A lack of self-knowledge blocks our understanding of other people, and together these two blockages can diminish our sense of responsibility. In the workplace, well-managed feedback processes serve as a highly effective bridge between these two elements. Feedback should be implemented at all levels to be effective organisationally and individually, and for best results, leaders and managers should ideally be able to benefit from 360-degree feedback. It is not an easy option as it can be time-consuming of course, it is challenging to manage, especially in terms of privacy, and it may not appear to be directly productive. Nevertheless, over the long term it becomes business-critical since without effective feedback loops, much damage can be done internally and externally before people realise what has gone wrong.
The third tool I would like to highlight as effective in developing leaders and managers “learning muscles” to enable them to become more inclusive leaders and more empathic managers is that of the collaborative problem-solving workshop.
Generally speaking, people enjoy opportunities to brainstorm, but for hard-pressed leaders and managers, often there is no time available for such an apparent luxury – vital as it is. If, however, a key problem that involves different departments has been identified within the business, for example an operational issue or a communication problem, or even an externally environment enforced problem (e.g. regulations or market transformation), rather than try and solve it among the “inner circle” of senior leaders, organisations may achieve more buy-in and cohesion through problem-based learning workshops with designated groups of staff, involving some externals.
The range of perspectives represented will require strong facilitation skills and tight workshop management, but strangely enough online collaboration makes this easier in some ways. Have you found that people tend to listen more in online meetings, rather than speak over each other? If one or two people are dominating the meeting with their views, this becomes very obvious in the detached and slightly removed virtual meeting space. There are a plethora of new tools and solutions to facilitate brainstorming and problem-solving online, and many are fun to use.
Conducting and carefully facilitating such an online collaborative workshop can achieve three objectives in one format: firstly, to find solutions to the problem identified, secondly to build collaborative capital among staff and managers and thirdly to exercise the learning muscles of all involved, enhancing the organisational learning agility. Furthermore, establishing such forum – as long as it is genuinely two-way – will enable people to feel they belong, are listened to and can contribute actively to improving the organisation and to helping leaders and managers improve.

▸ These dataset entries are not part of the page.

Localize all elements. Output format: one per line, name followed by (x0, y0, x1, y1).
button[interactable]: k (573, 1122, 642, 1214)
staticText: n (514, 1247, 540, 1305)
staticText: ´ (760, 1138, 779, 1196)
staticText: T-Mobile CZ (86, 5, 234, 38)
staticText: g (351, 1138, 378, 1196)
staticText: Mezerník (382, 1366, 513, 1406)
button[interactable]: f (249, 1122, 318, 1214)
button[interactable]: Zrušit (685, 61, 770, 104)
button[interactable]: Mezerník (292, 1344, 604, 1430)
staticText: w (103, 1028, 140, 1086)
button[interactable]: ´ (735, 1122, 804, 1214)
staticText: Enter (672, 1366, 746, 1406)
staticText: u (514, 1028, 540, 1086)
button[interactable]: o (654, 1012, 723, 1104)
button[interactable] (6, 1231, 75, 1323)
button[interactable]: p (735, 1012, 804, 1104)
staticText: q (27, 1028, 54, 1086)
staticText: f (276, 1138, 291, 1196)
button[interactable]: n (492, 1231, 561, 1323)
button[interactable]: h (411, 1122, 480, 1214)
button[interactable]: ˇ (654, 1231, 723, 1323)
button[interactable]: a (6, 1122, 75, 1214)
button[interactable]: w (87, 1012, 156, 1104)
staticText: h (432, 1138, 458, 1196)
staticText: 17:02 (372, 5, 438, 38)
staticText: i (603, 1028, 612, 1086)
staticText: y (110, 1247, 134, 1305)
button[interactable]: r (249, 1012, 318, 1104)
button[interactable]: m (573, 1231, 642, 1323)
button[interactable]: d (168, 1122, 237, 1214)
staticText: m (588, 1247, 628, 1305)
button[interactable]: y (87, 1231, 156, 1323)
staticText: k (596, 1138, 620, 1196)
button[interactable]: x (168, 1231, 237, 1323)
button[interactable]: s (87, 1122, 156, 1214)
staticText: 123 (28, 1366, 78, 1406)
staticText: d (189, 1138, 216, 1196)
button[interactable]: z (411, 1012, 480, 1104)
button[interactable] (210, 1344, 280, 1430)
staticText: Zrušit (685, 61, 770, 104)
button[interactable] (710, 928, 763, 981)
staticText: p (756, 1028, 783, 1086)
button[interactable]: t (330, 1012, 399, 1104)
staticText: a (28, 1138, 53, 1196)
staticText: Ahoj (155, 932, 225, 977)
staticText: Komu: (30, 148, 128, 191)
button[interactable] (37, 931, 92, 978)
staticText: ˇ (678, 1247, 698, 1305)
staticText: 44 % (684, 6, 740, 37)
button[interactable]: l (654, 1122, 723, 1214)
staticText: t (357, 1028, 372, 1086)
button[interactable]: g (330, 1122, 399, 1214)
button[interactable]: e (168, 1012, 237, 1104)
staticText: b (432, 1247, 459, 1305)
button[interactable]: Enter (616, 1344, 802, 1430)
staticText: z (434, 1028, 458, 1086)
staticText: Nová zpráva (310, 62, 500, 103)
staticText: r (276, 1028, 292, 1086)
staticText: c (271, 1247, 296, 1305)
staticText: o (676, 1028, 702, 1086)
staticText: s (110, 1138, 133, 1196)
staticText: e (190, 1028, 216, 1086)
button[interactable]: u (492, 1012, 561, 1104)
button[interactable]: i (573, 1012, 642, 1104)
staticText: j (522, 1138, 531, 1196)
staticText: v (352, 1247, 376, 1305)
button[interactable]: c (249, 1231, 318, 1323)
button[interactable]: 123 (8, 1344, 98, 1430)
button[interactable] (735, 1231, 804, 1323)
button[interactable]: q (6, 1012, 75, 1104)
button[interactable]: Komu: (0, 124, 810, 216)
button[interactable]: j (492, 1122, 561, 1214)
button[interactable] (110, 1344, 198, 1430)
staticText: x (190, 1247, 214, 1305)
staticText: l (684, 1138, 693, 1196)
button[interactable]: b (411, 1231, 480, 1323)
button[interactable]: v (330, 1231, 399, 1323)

Recognition of identity and participation are two fundamental human needs defined by Manfred Max-Neef in his rigorously developed human needs matrix. As Max-Neef illustrates, these two needs manifest in different ways but, core to them, respectively, are a sense of belonging and the opportunity to contribute meaningfully. Leaders and managers who recognise and understand these fundamental human needs, their different manifestations and the way they influence motivations and aptitudes, will have an advantage both in terms of guiding their own behaviours and in guiding others’. A future article will focus on the key issue of motivations and fundamental human needs.
Combining and applying the four approaches highlighted in this article within a leadership and management development programme which benefits the whole organisation would be a fruitful and enriching way to help leaders and managers become more inclusive, more empathic and better able to manage change without losing themselves, their staff or the values of the organisation.